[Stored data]
━━━━━━━━━━━━━━━━━━━━━━━━━━━━━━
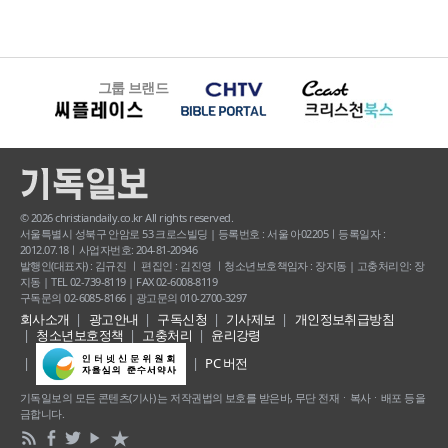
그룹 브랜드
© 2026 christiandaily.co.kr All rights reserved.
서울특별시 성북구 안암로 53 크로스빌딩 | 등록번호 : 서울 아02205ㅣ등록일자 :
2012.07.18ㅣ사업자번호: 204-81-20946
발행인(대표자) : 김규진 ㅣ 편집인 : 김진영 ㅣ청소년보호책임자 : 장지동 | 고충처리인: 장
지동 | TEL 02-739-8119 | FAX 02-6008-8119
구독문의 02-6085-8166 | 광고문의 010-2700-3297
회사소개
광고안내
구독신청
기사제보
개인정보취급방침
청소년보호정책
고충처리
윤리강령
PC 버전
기독일보의 모든 콘텐츠(기사) 는 저작권법의 보호를 받은바, 무단 전재ㆍ복사ㆍ배포 등을
금합니다.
━━━━━━━━━━━━━━━━━━━━━━━━━━━━━━
Pictures are to be left out when the entries above are repeated exactly.

* _EXERCISE ANSWER_:
그룹 브랜드
© 2026 christiandaily.co.kr All rights reserved.
서울특별시 성북구 안암로 53 크로스빌딩 | 등록번호 : 서울 아02205ㅣ등록일자 :
2012.07.18ㅣ사업자번호: 204-81-20946
발행인(대표자) : 김규진 ㅣ 편집인 : 김진영 ㅣ청소년보호책임자 : 장지동 | 고충처리인: 장
지동 | TEL 02-739-8119 | FAX 02-6008-8119
구독문의 02-6085-8166 | 광고문의 010-2700-3297
회사소개
광고안내
구독신청
기사제보
개인정보취급방침
청소년보호정책
고충처리
윤리강령
PC 버전
기독일보의 모든 콘텐츠(기사) 는 저작권법의 보호를 받은바, 무단 전재ㆍ복사ㆍ배포 등을
금합니다.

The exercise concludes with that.